--- MATERIAL SHOWN Enclosed Below ---

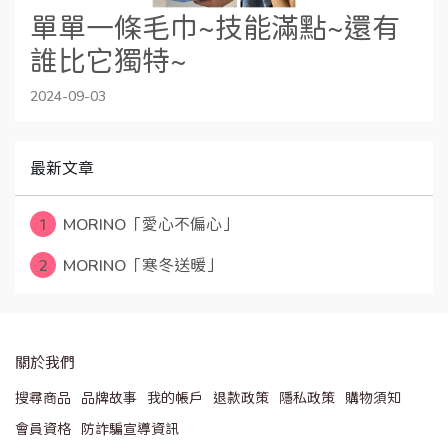
單單一條毛巾~技能滿點~還有
誰比它獨特~
2024-09-03
最新文章
1
MORINO「愛心不偏心」
2
MORINO「寒冬送暖」
關於我們
搜尋商品
品牌故事
我的帳戶
退款政策
隱私政策
購物須知
會員資格
防詐騙宣導資訊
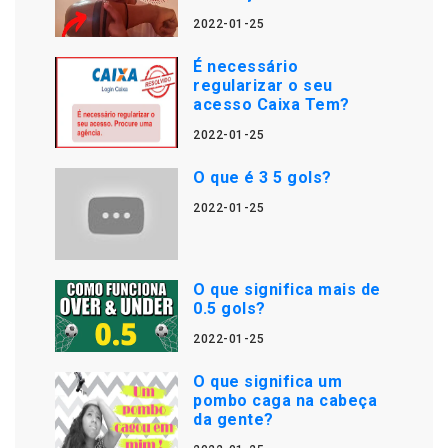
2022-01-25
É necessário
regularizar o seu
acesso Caixa Tem?
2022-01-25
O que é 3 5 gols?
2022-01-25
O que significa mais de
0.5 gols?
2022-01-25
O que significa um
pombo caga na cabeça
da gente?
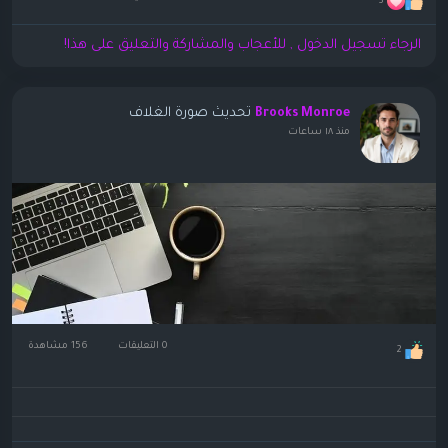
3
الرجاء تسجيل الدخول , للأعجاب والمشاركة والتعليق على هذا!
تحديث صورة الغلاف
Brooks Monroe
منذ ١٨ ساعات
0 التعليقات
156 مشاهدة
2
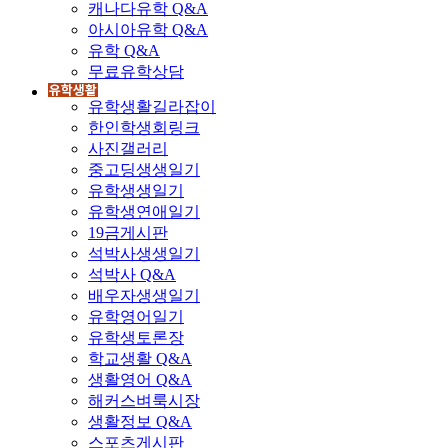
캐나다유학 Q&A
아시아유학 Q&A
유학 Q&A
무료유학상담
유학생활길라잡이
한인학생회링크
사진갤러리
중고딩생생일기
유학생생일기
유학생연애일기
19금게시판
석박사생생일기
석박사 Q&A
배우자생생일기
유학영어일기
유학생토론장
학교생활 Q&A
생활영어 Q&A
해커스벼룩시장
생활정보 Q&A
스포츠게시판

--- End of Enclosed MATERIAL SHOWN ---

- ASSIGNMENT
Search the entries above for lines containing the word "significa", and copy each one.

- WRITTEN REPLY
O que significa mais de
O que significa um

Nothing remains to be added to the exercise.